Translation of cytochrome f is autoregulated through the 5′ untranslated region of petA mRNA in Chlamydomonas chloroplasts

Abstract
A process that we refer to as control by epistasy of synthesis (CES process) occurs during chloroplast protein biogenesis in Chlamydomonas reinhardtii: the synthesis of some chloroplast-encoded subunits, the CES subunits, is strongly attenuated when some other subunits from the same complex, the dominant subunits, are missing.
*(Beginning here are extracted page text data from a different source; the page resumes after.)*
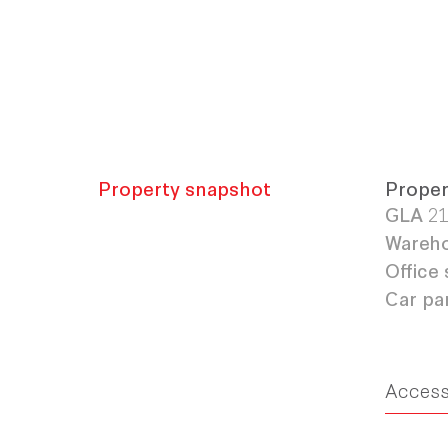
Property snapshot
Proper
GLA
21
Wareho
Office 
Car pa
Acces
Herein we investigate the molecular basis of the CES process for the biogenesis of the cytochrome b6f complex and show that negative autoregulation of cytochrome f translation occurs in the absence of other complex subunits. This autoregulation is mediated by an interaction, either direct or indirect, between the 5′ untranslated region of petA mRNA, which encodes cytochrome f, and the C-terminal domain of the unassembled protein. This model for the regulation of cytochrome f translation explains both the decreased rate of cytochrome f synthesis in vivo in the absence of its assembly partners and its increase in synthesis when significant accumulation of the C-terminal domain of the protein is prevented. When expressed from a chimeric mRNA containing the atpA 5′ untranslated region, cytochrome f no longer showed an assembly-dependent regulation of translation. Conversely, the level of antibiotic resistance conferred by a chimeric petA-aadA-rbcL gene was shown to depend on the state of assembly of cytochrome b6f complexes and on the accumulation of the C-terminal domain of cytochrome f. We discuss the possible ubiquity of the CES process in organellar protein biogenesis.